Ragam respons tersebut menunjukkan masih awamnya pemahaman publik tentang budaya Tuli, aksesibilitas, dan profesi JBI. Pasalnya, penyediaan aksesibilitas bagi disabilitas termasuk Tuli di sebuah acara mestinya menjadi hal yang normal. Selain itu, banyak hal tentang JBI yang tidak banyak diketahui masyarakat, misalnya mimik dan gestur ekspresif yang sebenarnya merupakan bagian wajib dari interpretasi bahasa lisan ke bahasa isyarat.

Apa lagi yang perlu kita tahu perihal dunia Tuli dan aksesibilitas, terutama di ranah pertunjukan musik? Untuk mengupasnya, TFR ngobrol bareng Rezki Achyana, seorang content creator dan juga JBI merangkap CEO Parakerja, serta Jennifer Natalie, content creator Tuli sekaligus penikmat musik.

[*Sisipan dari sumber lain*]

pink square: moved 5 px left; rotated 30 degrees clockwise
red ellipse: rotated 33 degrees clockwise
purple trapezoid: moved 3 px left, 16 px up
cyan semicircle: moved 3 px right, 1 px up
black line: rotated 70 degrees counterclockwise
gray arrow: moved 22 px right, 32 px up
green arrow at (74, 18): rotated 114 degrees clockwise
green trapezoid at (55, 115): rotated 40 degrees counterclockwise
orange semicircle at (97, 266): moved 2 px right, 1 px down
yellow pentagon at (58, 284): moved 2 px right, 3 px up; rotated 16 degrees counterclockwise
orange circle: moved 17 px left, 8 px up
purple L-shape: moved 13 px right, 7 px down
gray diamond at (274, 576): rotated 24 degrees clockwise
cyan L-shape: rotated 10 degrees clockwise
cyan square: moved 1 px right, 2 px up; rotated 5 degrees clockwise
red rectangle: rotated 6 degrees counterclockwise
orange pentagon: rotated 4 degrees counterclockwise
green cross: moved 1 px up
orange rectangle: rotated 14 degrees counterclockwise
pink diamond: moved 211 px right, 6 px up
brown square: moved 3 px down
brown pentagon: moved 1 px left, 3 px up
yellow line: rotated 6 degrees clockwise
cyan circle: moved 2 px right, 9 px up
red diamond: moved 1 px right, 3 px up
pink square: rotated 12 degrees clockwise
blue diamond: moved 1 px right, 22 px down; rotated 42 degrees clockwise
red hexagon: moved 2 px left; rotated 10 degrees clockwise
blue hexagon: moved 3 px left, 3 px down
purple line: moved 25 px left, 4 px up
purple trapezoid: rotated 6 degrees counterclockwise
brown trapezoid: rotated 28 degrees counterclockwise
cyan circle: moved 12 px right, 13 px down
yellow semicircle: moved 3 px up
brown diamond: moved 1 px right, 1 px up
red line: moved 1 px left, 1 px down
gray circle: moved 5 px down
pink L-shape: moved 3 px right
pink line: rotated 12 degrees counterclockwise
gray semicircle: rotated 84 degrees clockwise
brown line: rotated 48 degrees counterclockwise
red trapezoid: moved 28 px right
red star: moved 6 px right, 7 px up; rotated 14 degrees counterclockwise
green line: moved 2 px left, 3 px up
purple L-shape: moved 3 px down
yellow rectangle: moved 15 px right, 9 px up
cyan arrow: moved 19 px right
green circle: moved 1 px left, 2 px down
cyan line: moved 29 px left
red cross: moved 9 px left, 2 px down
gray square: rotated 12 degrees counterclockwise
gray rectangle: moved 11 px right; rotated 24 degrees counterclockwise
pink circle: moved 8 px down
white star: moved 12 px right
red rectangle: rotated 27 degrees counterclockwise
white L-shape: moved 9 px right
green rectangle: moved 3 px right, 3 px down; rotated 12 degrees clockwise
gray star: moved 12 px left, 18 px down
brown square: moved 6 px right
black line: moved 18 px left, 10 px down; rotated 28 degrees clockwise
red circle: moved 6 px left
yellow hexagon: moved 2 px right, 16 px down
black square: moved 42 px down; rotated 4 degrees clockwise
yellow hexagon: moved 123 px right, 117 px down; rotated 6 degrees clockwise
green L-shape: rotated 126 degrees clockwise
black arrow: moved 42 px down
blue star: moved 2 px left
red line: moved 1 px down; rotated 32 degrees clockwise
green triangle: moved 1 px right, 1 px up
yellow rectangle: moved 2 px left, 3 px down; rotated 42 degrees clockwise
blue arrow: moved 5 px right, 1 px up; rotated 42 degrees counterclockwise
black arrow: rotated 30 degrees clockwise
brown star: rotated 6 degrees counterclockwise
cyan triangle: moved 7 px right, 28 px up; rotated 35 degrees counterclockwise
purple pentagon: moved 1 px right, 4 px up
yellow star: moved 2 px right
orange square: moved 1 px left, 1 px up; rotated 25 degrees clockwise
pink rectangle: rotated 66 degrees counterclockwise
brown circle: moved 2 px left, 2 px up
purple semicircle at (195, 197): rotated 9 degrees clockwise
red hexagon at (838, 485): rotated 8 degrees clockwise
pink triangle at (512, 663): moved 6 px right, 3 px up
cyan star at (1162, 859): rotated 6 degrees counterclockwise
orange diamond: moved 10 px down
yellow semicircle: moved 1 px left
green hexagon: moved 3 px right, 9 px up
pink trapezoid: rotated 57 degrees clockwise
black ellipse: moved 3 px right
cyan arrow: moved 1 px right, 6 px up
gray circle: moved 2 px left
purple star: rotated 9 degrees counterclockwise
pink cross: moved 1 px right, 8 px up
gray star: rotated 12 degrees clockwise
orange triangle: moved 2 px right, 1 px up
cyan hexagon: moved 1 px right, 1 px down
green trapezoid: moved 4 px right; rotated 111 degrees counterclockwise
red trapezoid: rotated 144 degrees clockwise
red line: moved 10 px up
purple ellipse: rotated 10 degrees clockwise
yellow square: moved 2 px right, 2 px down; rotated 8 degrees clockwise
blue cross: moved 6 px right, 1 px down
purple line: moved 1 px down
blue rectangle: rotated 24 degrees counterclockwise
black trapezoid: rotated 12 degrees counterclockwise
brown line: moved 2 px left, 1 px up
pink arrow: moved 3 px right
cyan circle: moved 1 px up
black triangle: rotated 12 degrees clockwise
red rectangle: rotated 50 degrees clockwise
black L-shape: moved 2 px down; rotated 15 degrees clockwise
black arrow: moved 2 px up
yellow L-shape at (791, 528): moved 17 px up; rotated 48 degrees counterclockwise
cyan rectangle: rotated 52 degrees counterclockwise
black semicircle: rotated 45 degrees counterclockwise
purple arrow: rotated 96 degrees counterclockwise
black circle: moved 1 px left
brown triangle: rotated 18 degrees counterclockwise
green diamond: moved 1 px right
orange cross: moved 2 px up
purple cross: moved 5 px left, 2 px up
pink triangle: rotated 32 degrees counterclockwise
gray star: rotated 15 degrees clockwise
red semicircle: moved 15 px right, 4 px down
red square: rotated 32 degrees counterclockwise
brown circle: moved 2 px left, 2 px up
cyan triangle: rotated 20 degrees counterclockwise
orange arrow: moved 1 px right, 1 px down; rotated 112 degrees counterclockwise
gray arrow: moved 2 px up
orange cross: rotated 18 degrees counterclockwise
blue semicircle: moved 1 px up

Hiburan sebagai hak semua orang

Istilah “musik adalah bahasa universal” tentunya sudah sering kita temui dalam berbagai konteks. Namun, masih banyak yang kaget ketika tahu bahwa Tuli pun menikmati musik dengan cara yang berbeda. Jennifer, misalnya, mengaku musik adalah hiburan yang menyegarkan pikiran dan hati. “Aku dan teman-teman Tuli lain bisa menikmati musik lewat getaran bass, dentuman beat, atau musik yang diputar dengan volume besar. Sebagian Tuli masih bisa mendengar sedikit atau memakai alat bantu dengar sehingga masih bisa menangkap suara yang kencang,” paparnya.

Oleh karena itu, tak heran Tuli pun ingin hadir di konser atau festival musik untuk menyaksikan penampilan musisi favorit mereka. Menurut Jennifer, idealnya konser, festival musik, atau acara hiburan lainnya menyediakan JBI agar penonton Tuli bisa menikmati acara juga. “Akan lebih baik jika disertai running text yang menampilkan lirik lagu di atas panggung,” tambahnya.

Apa yang disampaikan Jennifer juga disetujui oleh Rezki, yang telah menjadi JBI untuk beberapa musisi ternama seperti Tipe-X, Vierratale, Tulus, dan Yura Yunita. “Supaya gelaran musik bisa sepenuhnya aksesibel bagi Tuli, promotor atau panitia acara juga perlu memastikan JBI bisa bekerja dengan sebaik mungkin. Sebaiknya JBI diberi info set list musisinya dari jauh-jauh hari, jadi kami bisa mempelajari dulu lirik lagu-lagu yang akan kami interpretasikan. Lalu, bantu kami dengan menyediakan prompter untuk memunculkan lirik lagu yang dibawakan, dan pastikan pencahayaan ke arah JBI cukup terang sehingga Tuli yang menonton bisa melihat kami dengan jelas,” jelas Rezki.

Rezki pada pertunjukan Yura Yunita. (Dokumentasi: Rezki Achyana)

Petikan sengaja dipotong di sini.